The tigress, named T-4, was injured in the neck by a nylon wire snare in September 2017. T-4, since then, had remained elusive and was spotted again on May 5, 2018. “Her neck injury worsened over time,” said Sunil Limaye, additional principal chief conservator of forest, Nagpur. “On Sunday evening, she was spotted again and our divisional forest officer decided to tranquillise and rescue her.”
Limaye said the tigress was tranquillised at 6.30pm on Sunday near the Sunna area of the sanctuary and declared dead at 8pm.
This makes it the sixth tiger death in Maharashtra this year, according to the National Tiger Conservation Authority (NTCA). Incidentally, this was the same district where the alleged maneater tigress T1 was shot by privately-hired hunters in November 2018.
A forest officer from Pandharkawada division, on condition of anonymity, said the tranquilliser dose could have been higher than required. “When the vet fired the dart, he should have assessed the body weight of the animal before preparing the drug.

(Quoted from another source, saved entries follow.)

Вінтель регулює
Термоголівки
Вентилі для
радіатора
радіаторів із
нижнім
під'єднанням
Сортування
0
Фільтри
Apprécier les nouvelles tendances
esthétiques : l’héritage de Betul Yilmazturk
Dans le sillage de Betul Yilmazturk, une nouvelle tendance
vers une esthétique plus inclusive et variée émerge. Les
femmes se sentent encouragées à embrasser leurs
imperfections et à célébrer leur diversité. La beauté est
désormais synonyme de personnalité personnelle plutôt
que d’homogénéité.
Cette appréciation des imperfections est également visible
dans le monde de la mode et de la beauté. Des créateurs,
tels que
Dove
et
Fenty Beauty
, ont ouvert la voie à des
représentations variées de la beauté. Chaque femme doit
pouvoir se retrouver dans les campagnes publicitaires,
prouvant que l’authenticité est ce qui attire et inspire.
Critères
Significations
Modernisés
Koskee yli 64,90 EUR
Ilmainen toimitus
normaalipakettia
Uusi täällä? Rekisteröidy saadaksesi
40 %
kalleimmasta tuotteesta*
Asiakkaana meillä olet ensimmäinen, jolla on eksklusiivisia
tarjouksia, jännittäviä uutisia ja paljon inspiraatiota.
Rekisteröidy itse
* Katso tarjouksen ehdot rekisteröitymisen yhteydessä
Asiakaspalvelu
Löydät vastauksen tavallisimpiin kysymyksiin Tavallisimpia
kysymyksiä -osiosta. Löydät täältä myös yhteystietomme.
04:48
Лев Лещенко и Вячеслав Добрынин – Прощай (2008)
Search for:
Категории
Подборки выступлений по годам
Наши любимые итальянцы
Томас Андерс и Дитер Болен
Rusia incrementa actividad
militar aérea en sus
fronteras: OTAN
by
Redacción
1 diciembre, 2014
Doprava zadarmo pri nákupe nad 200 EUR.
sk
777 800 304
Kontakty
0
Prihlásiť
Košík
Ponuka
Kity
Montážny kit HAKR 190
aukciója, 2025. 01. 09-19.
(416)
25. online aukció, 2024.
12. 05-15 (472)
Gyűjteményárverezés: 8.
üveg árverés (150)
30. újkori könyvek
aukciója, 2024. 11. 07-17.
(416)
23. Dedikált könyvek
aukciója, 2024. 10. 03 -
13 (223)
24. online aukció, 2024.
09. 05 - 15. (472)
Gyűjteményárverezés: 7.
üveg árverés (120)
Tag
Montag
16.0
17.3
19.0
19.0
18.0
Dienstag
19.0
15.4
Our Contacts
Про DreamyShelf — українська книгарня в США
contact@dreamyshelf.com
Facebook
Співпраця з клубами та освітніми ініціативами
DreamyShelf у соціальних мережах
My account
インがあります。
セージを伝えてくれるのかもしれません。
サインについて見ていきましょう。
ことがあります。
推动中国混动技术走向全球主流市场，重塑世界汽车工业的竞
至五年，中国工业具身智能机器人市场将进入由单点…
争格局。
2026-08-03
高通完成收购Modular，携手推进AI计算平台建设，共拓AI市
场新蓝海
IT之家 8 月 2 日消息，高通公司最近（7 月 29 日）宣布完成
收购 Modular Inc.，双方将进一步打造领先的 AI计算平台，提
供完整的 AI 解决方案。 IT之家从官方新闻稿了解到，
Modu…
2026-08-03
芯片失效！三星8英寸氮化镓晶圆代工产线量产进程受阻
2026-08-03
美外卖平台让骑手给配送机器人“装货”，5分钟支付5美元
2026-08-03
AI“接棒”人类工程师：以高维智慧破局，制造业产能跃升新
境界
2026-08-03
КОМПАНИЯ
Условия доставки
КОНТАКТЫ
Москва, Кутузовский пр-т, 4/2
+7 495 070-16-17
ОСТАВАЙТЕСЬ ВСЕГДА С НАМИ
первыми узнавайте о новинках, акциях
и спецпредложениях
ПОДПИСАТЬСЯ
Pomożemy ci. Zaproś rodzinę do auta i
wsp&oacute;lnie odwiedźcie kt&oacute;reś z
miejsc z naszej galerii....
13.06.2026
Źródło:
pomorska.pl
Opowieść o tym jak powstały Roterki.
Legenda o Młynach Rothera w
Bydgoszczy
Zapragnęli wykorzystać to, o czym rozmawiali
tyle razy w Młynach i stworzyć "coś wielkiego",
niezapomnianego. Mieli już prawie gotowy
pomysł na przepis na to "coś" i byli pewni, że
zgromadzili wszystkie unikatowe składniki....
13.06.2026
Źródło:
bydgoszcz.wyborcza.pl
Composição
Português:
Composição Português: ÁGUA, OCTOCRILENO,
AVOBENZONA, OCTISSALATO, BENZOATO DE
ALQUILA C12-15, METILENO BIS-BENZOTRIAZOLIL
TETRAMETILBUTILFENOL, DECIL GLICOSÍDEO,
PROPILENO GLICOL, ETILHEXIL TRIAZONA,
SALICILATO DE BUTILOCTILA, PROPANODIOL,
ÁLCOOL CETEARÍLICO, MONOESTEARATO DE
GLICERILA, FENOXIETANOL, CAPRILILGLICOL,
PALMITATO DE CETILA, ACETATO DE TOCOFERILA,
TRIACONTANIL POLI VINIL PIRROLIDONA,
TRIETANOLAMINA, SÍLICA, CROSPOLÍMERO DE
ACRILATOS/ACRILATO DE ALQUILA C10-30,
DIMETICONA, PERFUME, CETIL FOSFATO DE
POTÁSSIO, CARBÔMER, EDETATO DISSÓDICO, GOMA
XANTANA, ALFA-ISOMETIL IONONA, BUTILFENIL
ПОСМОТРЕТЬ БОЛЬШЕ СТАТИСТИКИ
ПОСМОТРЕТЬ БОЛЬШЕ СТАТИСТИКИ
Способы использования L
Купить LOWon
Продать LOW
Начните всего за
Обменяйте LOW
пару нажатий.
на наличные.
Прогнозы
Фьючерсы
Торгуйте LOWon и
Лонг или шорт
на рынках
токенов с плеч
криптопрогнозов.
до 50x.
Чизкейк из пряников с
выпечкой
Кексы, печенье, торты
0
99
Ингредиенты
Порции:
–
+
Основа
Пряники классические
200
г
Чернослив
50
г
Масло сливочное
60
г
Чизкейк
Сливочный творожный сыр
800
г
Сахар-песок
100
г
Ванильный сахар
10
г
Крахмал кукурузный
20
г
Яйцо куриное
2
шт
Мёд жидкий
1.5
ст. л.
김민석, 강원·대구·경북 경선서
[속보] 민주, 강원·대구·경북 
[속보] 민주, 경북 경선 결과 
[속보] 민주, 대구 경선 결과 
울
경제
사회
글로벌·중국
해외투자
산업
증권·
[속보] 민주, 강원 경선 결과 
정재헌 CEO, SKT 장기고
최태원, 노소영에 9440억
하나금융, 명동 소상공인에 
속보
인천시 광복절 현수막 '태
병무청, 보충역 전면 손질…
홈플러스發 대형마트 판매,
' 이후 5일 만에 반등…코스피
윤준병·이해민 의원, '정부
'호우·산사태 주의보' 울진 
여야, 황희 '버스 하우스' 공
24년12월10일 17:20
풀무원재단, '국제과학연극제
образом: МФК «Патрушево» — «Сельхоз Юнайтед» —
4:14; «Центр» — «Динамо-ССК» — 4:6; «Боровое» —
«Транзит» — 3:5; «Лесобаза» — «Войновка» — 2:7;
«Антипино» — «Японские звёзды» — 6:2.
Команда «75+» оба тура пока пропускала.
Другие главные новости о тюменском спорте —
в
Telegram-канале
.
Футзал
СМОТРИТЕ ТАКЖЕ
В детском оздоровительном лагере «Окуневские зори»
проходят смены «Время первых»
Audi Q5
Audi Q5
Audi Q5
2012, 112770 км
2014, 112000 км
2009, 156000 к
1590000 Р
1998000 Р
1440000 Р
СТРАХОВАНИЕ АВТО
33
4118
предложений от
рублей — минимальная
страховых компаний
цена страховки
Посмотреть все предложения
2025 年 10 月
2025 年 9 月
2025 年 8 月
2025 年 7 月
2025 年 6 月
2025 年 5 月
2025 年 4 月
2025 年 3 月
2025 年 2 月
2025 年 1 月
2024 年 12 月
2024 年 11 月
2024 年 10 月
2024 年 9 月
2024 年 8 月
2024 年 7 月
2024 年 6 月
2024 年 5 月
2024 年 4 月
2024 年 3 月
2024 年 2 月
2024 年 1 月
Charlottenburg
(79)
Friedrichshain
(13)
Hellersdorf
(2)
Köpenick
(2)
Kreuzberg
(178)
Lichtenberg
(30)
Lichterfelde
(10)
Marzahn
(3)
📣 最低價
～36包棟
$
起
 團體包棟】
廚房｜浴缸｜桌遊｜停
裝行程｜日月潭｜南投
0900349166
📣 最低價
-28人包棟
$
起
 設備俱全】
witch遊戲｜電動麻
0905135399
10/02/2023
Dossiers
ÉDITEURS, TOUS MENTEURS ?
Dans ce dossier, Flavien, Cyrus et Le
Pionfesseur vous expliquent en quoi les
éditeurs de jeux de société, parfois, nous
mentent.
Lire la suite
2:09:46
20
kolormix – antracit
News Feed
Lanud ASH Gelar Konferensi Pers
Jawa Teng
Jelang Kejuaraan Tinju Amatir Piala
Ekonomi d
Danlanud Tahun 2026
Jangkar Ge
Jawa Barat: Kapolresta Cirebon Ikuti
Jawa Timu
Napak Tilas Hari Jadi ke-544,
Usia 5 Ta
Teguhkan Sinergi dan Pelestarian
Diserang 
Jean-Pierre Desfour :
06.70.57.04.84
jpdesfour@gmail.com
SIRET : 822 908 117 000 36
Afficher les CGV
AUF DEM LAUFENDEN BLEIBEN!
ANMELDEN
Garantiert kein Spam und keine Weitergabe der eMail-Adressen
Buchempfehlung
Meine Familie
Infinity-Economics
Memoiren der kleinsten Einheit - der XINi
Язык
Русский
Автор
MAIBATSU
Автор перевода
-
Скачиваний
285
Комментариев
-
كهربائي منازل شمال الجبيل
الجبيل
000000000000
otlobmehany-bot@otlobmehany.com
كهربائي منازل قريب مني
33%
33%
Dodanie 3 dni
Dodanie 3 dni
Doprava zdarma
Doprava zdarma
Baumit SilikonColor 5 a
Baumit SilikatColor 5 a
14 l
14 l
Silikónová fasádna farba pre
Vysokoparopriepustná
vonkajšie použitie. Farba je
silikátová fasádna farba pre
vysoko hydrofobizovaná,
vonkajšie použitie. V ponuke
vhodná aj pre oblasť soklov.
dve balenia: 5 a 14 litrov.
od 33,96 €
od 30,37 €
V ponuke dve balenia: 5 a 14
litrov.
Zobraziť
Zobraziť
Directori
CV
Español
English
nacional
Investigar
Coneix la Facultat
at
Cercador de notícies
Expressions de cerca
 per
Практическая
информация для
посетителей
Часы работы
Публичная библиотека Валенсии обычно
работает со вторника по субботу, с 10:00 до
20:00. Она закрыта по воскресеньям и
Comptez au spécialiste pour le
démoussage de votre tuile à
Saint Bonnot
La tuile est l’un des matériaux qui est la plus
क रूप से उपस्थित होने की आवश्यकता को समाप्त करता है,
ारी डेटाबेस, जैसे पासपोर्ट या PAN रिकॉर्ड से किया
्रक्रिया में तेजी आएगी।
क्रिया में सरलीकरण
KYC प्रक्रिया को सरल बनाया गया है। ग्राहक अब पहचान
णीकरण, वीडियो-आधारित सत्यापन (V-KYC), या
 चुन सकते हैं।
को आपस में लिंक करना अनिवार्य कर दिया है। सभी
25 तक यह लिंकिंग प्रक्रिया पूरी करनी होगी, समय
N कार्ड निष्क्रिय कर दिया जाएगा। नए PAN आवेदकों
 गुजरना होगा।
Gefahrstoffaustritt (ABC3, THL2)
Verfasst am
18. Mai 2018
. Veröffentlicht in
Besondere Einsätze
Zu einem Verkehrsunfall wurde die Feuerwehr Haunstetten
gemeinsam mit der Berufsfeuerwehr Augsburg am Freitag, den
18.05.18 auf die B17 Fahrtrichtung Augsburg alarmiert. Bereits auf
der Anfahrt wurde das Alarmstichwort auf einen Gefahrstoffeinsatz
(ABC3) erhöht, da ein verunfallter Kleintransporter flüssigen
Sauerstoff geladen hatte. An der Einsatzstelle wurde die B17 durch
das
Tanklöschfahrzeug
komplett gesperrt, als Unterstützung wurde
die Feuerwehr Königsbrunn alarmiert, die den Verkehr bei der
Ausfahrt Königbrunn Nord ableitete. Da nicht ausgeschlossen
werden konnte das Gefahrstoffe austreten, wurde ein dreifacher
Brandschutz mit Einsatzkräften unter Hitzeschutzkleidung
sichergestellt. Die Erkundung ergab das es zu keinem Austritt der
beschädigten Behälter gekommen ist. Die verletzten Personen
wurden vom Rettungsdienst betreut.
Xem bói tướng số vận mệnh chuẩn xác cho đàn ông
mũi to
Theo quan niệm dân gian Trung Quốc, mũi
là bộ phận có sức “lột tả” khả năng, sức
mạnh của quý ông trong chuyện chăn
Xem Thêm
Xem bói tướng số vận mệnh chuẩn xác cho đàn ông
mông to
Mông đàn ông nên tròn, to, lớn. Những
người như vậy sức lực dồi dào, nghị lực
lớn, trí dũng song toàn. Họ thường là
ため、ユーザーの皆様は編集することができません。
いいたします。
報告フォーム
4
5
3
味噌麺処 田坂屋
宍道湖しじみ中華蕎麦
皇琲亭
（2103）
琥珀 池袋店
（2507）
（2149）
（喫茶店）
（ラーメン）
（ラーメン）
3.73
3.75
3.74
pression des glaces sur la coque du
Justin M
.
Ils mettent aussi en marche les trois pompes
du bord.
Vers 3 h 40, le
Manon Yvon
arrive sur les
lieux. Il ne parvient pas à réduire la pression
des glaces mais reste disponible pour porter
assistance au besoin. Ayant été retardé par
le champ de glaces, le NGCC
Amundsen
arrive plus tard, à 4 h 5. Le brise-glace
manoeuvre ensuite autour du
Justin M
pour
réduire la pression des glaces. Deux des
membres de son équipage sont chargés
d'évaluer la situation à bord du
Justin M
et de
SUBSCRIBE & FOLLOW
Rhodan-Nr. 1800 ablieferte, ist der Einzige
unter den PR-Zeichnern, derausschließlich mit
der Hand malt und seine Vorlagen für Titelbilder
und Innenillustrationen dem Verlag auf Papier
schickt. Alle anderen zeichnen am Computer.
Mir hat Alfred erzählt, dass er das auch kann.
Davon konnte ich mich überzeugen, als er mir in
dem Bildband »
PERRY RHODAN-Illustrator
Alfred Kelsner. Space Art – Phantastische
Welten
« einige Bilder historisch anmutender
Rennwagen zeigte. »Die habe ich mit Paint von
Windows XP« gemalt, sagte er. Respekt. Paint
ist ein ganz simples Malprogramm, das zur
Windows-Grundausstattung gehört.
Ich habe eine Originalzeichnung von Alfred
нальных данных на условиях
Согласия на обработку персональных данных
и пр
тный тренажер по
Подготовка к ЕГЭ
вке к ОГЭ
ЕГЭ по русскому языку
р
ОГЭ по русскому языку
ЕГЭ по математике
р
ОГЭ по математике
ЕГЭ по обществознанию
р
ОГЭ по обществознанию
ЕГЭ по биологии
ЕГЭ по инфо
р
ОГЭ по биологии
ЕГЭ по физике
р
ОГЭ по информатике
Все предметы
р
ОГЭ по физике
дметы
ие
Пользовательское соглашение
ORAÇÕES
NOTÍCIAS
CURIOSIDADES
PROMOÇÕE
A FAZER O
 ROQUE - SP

This was not done. Senior forest officers were not present during the operation.”
Limaye, however, said district and range forest officers were present during the operation.
Ravikiran Govekar, Pench tiger reserve field director and chief conservator of forest, Tipeshwar Wildlife Sanctuary, said T-4’s post-mortem report revealed the snare injury was quite deep and maggots had formed around the tigress’ neck. “She succumbed to her injuries after the impact of the tranquillisation and died soon after. The veterinarians will submit a detailed report,” he said.
“Healthy tigers can withstand the impact of tranquillising. It is possible the dosage was high and the tigress did not survive,” said Nitin Desai, director (central India), Wildlife Protection Society of India.
Sarita Subramaniam, petitioning against the death of tigress T-1 in the Bombay high court said, “The forest department is treating tigers as guinea pigs without practising proper dosage during darting or providing proper expertise in such cases.”